Task ::
The lines to copy are those in the listing below that contain the word "often".

Data for analysis ::
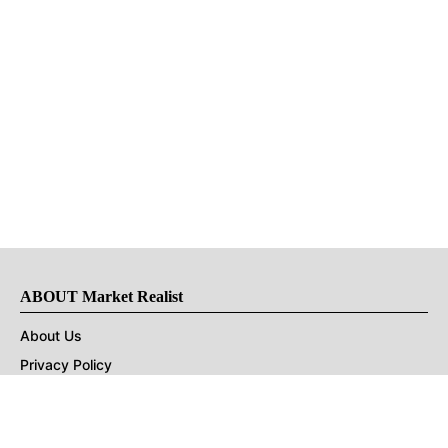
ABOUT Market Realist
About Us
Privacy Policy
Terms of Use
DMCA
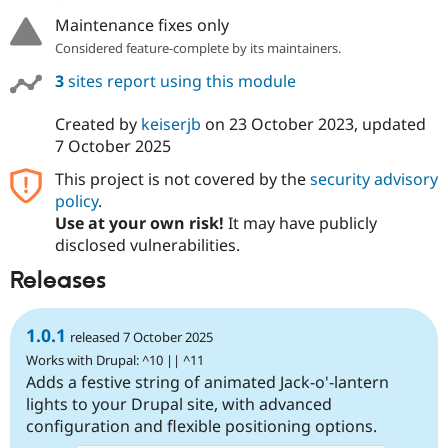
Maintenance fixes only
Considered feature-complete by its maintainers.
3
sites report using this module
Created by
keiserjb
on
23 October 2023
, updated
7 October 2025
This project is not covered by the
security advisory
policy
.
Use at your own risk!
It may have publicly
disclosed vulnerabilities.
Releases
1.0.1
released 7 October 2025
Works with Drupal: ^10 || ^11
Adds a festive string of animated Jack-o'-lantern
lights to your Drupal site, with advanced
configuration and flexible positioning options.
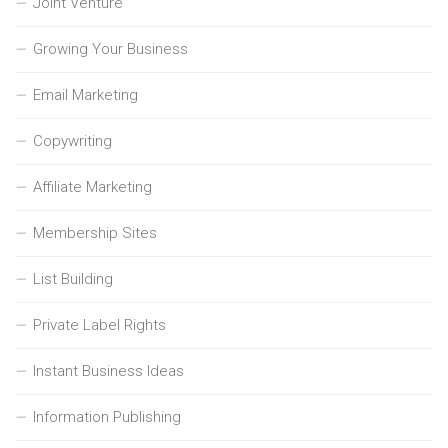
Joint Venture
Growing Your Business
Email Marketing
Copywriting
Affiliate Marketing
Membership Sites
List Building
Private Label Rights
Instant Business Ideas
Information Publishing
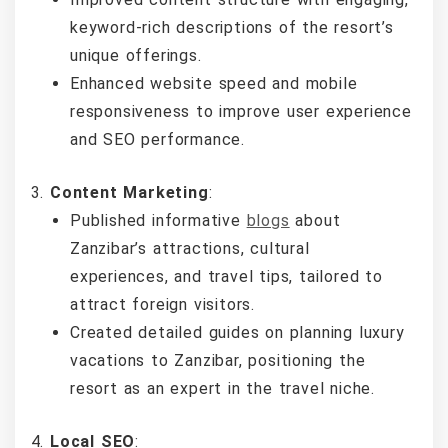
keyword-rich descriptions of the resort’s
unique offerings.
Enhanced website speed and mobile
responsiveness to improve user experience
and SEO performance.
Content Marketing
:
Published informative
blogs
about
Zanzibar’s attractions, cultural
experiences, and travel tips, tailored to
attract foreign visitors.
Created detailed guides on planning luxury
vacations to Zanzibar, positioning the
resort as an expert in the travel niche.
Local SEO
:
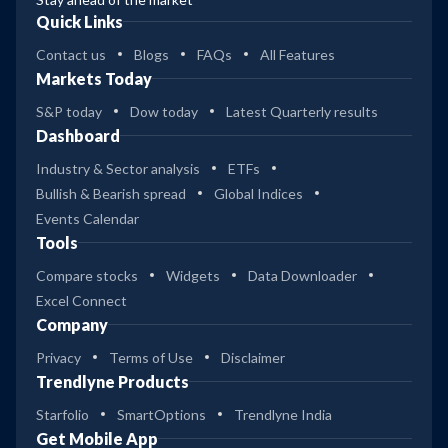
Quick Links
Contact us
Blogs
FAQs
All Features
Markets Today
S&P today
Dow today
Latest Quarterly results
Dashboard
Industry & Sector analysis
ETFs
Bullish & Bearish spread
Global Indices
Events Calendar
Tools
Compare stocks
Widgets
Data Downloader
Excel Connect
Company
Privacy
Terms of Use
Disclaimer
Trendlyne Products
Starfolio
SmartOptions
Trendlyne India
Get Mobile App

--

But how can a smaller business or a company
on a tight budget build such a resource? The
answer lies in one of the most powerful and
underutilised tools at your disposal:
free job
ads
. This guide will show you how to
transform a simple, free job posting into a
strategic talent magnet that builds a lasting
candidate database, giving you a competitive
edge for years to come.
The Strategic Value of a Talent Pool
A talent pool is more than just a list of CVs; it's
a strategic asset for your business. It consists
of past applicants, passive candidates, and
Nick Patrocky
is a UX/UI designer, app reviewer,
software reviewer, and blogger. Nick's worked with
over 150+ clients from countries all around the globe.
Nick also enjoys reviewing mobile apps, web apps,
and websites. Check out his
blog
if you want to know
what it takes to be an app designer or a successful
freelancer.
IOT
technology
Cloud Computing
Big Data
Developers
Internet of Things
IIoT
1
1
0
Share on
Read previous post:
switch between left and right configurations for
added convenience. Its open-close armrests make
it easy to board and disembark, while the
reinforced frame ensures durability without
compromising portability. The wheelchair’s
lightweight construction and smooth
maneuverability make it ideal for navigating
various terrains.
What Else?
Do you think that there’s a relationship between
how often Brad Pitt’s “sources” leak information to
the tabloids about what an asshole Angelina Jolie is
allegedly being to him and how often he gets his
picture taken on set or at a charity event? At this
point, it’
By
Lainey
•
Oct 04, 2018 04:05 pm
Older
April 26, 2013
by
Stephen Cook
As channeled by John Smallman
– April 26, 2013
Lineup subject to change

Solution to this task ::
how often Brad Pitt’s “sources” leak information to
allegedly being to him and how often he gets his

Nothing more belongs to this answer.